As mentioned, this is set by the individual sport competition association on how they want to do rules. Consider that there are two basic types of events and thus reasons for having two runs. Precision events (i.e. timed events) are looking for consistency of performance, so they use two runs and combine the totals to show the skiier/boarder is really the fastest and bestest. Style events (i.e. judged events) are looking at risk vs. execution, so they have two runs to give two independent possibilities, in case you mess up one run.
Largely snowboard culture is the artistic and stunt sports, so they dominate.
I was paying attention trying to learn all I could about these. Technology does play a role, and that’s why the form factors have become what they have. All three sliding sports start with a traditional snow sled. They include slats to sit on and runners for the snow/ice. Take the sled and lie on your back feet first, it’s luge. Lie on it head first and it’s skeleton. Sit on it with some friends and it’s bobsled. The forms of these have adapted over time to accomodate the individual sports. Luge probably looks closest in form to that precursor sled. Skeleton is very low and the runners look different now. Bobsleds are now enclosed in an aerodynamic shell. These adaptations are pretty standard across the sports, though, so there’s not a lot of variability at competition level.

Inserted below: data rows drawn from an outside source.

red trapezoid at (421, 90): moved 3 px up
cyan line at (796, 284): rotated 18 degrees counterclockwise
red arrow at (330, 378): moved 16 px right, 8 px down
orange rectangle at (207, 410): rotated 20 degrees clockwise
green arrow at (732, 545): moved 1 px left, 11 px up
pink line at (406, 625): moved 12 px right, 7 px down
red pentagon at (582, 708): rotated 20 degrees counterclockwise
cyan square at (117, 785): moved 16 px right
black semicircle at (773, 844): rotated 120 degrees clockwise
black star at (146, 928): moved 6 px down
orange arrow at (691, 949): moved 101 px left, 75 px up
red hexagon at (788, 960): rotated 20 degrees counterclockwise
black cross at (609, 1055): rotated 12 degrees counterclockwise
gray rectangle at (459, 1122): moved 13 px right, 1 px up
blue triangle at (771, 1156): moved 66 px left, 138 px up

But it can make a difference. One of the commercials for this olympics was BMW pimping that they made the official 2 man bobsled designs for the US team to replace the old design that sucked.
The German sleds made weird noises when sliding, no one knows why (well, the Germans probably know, but aren’t saying).
Starts are important, because they are when you are at your slowest, before building up any momentum, so any errors or skids there eat up time. In sports where timing is measured in hundredths of a second, that matters.
I was trying to learn about steering, but those segments when athletes explained things were maddening. They never delivered what they promised.
“Tony is going to tell us how to drive a sled.”
Tony: “So this is how we start our race.”
WTF? I wanted to learn about steering, starting is pretty obvious. Anyway, the key to steering is to try to keep the runners aimed down the track and direct the sled, but don’t get off kilter and skid sideways on the runners. Also, you need to direct the line of the sled so it follows the banks and flows just right. Go to high in the bank and you don’t flow smoothly out of the turn, or in pushes you back out of the turn too far the other direction and you hit a wall. Etc.
It seems to me from what I could see, a great start gets you going and a lousy start can’t be made up, but a decent start that is not perfect can be compensated for by very clean lines/steering. The key is to keep the runners on the ice and flowing in the correct direction, not off kilter. Then speed builds up.
Realize that Solnikova’s past performance history has not quite matched her performance in this competition. In addition to limited substitutions, Yulia Lipnitskaya had been skating phenomenally. It was a huge surprise that she flubbed the women’s competition, and a huge surprise that Solnikova got a medal, nevermind gold.